Секретарь уходит, и я пишу на листочке 10–12 фамилий наиболее солидных людей из своих знакомых.
Самым первым я ставлю Ганичку, т. е. майора Ганина — моего близкого друга, потом идут несколько человек из ОПТЭ; прокурор Гладкий, бывший начальником маршрута на Беломорканале, где в прошлом году началась моя экскурсоводческая деятельность; потом Аделунг, видный работник ОПТЭ, зав. каким-то отделом, неверное, член партии.
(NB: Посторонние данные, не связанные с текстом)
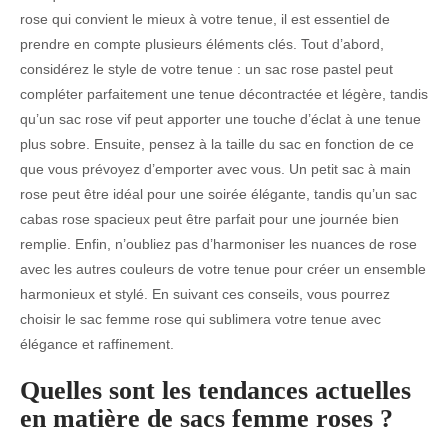
rose qui convient le mieux à votre tenue, il est essentiel de
prendre en compte plusieurs éléments clés. Tout d’abord,
considérez le style de votre tenue : un sac rose pastel peut
compléter parfaitement une tenue décontractée et légère, tandis
qu’un sac rose vif peut apporter une touche d’éclat à une tenue
plus sobre. Ensuite, pensez à la taille du sac en fonction de ce
que vous prévoyez d’emporter avec vous. Un petit sac à main
rose peut être idéal pour une soirée élégante, tandis qu’un sac
cabas rose spacieux peut être parfait pour une journée bien
remplie. Enfin, n’oubliez pas d’harmoniser les nuances de rose
avec les autres couleurs de votre tenue pour créer un ensemble
harmonieux et stylé. En suivant ces conseils, vous pourrez
choisir le sac femme rose qui sublimera votre tenue avec
élégance et raffinement.
Quelles sont les tendances actuelles
en matière de sacs femme roses ?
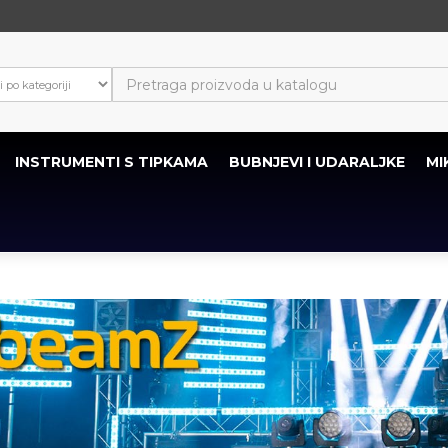
INSTRUMENTI S TIPKAMA
BUBNJEVI I UDARALJKE
MI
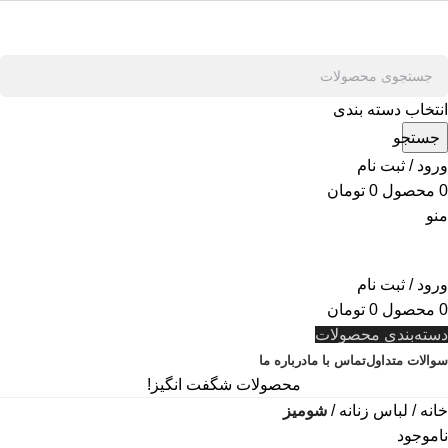
انتخاب دسته بندی
جستجو
ورود / ثبت نام
0
محصول
0
تومان
منو
ورود / ثبت نام
0
محصول
0
تومان
دسته‌بندی محصولات
سوالات متداول
تماس با ما
درباره ما
محصولات شگفت انگیز!
خانه
لباس زنانه
شومیز
ناموجود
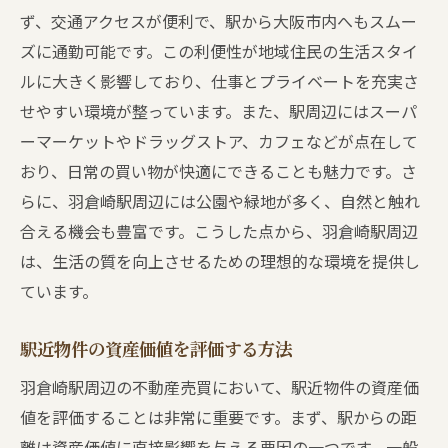
ず、交通アクセスが便利で、駅から大阪市内へもスムー
ズに通勤可能です。この利便性が地域住民の生活スタイ
ルに大きく影響しており、仕事とプライベートを充実さ
せやすい環境が整っています。また、駅周辺にはスーパ
ーマーケットやドラッグストア、カフェなどが点在して
おり、日常の買い物が快適にできることも魅力です。さ
らに、羽倉崎駅周辺には公園や緑地が多く、自然と触れ
合える機会も豊富です。こうした点から、羽倉崎駅周辺
は、生活の質を向上させるための理想的な環境を提供し
ています。
駅近物件の資産価値を評価する方法
羽倉崎駅周辺の不動産売買において、駅近物件の資産価
値を評価することは非常に重要です。まず、駅からの距
離は資産価値に直接影響を与える要因の一つです。一般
Вспоминаю Владимира Александровича Энгеля, который уговаривал меня вступить в партию и обещал дать характеристику.
Поколебавшись — стоит ли беспокоить старика — я все же ставлю и его фамилию. Потом — мои газетные и журнальные связи. Джек Алтаузен. Когда-то мы с ним вместе учились, правда, давно уже не встречались. В «Пионерке» — Лёва Поспелов, Женька Долматовский, они все хорошо меня знают…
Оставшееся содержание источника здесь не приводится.